IGF-1 treatment promoted oligodendrocyte development and myelination in a spatiotemporal manner

To determine whether systemic treatment with IGF-1 during the early perinatal period influences myelination, the total number of oligodendrocytes (Olig2+ cells) was counted, and the immunoreactive area of Olig2 and MBP were quantified in ROIs of WM tracts, including IGWM, IC, PvWM projections, and hippocampal subregions of preterm pigs at P5 and P9. Compared with CON, IGF-1 treatment had a significant effect on the number of Olig2+ cells in the IGWM (p = 0.022) and hilar region of the hippocampus (p = 0.038; Extended Data Fig. 4-1A) at P5. Likewise, the area of Olig2-IR was also higher in total IGWM (p = 0.003) and PvWM (p = 0.048) and in the hippocampus (p = 0.009) of IGF-1-treated pigs at P5 (Fig. 4A), particularly in the total CA area (p = 0.037).
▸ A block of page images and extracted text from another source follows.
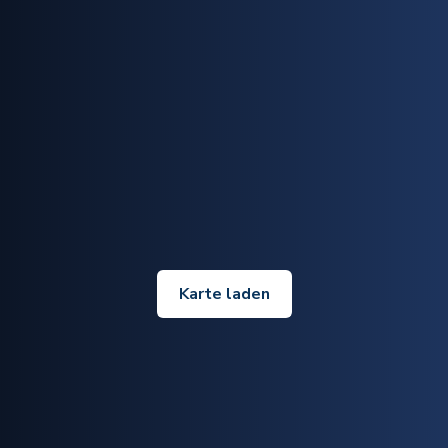
Karte laden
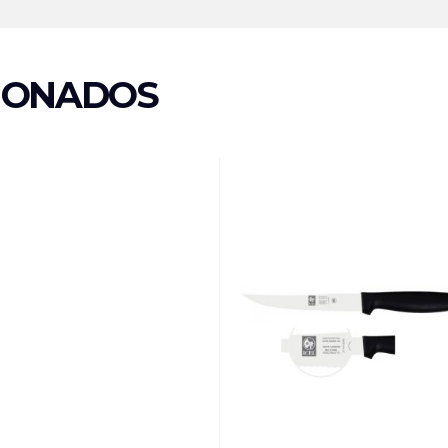
IONADOS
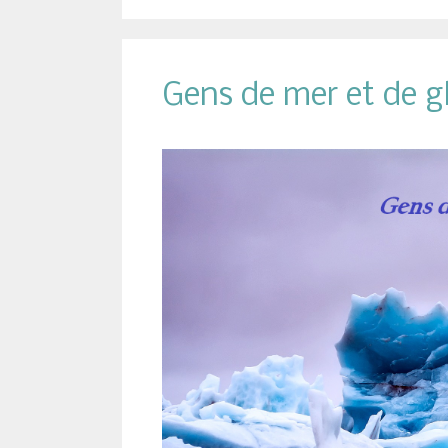
Gens de mer et de g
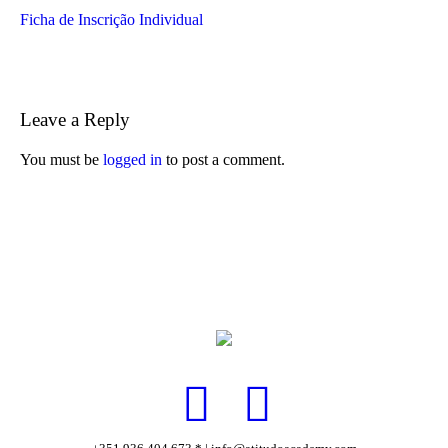
Ficha de Inscrição Individual
Leave a Reply
You must be
logged in
to post a comment.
When total IGWM was subdivided into (1) cingulate, (2) parietal, and (3) temporal subregions, the mean area of Olig2+-IR was significantly higher in the parietal and temporal subcortical areas for the IGF-1 group (p = 0.016 and p = 0.014, respectively; Fig. 4B). Furthermore, the increase in Olig2-IR area in the hippocampus (p = 0.009; Fig. 4A) was driven by the dorsal part of the hippocampal formation, which showed significantly higher values of Olig2-IR in the IGF-1 group in both dorsal CA and hilus fields (p = 0.03 and p = 0.005, respectively; Fig. 4C). While these changes were observed in the first postnatal week (P5), at P9 no difference was found between the CON and IGF-1 groups for the number of Olig2+ cells and the level of the Olig2-IR area in these regions, with the exception of Olig2+ cell numbers increasing in the ventral CA field of IGF-1 pigs (p = 0.046; Extended Data Fig. 4-1C).

Figure 4.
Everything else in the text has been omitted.